For your second question, doing the procedure in the answer you linked is actually very similar to including placebo treatments. Suppose you have time periods $t = 1, 2,...,k,...,T$ periods where the treatment happens between $k$ and $k+1$ (so time $k$ is your last pre-treatment period). In your setting, you could run the following regression: $$ y_{it} = \text{individual Fe}_i + \text{time FE}_t + \sum_{j\neq k} \delta_j \left( \text{treatmentgroup}_i \cdot I(t=j) \right) + X'\gamma + \epsilon_t $$
i.e. you are interacting the treatment group indicator with time dummies for all periods except for period $k$ (because you need to leave one interaction out as otherwise there will be perfect multicollinearity) which are the $I(\cdot)$ terms in the regression equation.
Then all the $\delta_j$ with $j<k$ are placebo tests for whether the treatment had an effect on the outcome between the two groups. This should not happen because if the treatment has an effect before it even occurs, then this casts doubts on the parallel trends assumption.
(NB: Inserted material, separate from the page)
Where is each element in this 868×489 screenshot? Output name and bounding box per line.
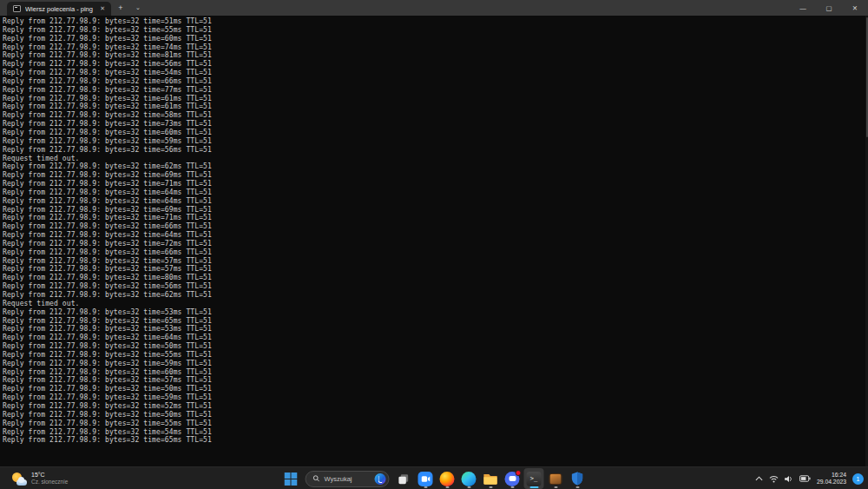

Plotting these coefficients is basically the "conditional" outcome distribution plot as compared to plotting the unconditional outcome evolution over time as discussed for point 1.
The nice thing is that the $\delta_j$ coefficients with $j>k$ then show you how the treatment effect evolves over time, i.e. how long it takes to fade away or whether it is persistent. An example of how such a coefficient plot would look like is shown below. There is a nice command available in Stata (and I think also in R) called
coefplot
which does this for you.Here the omitted time period is 1940 which is the last pre-treatment period). None of the coefficients before are statistically significant and afterwards you see a permanent effect of the treatment (in this particular case).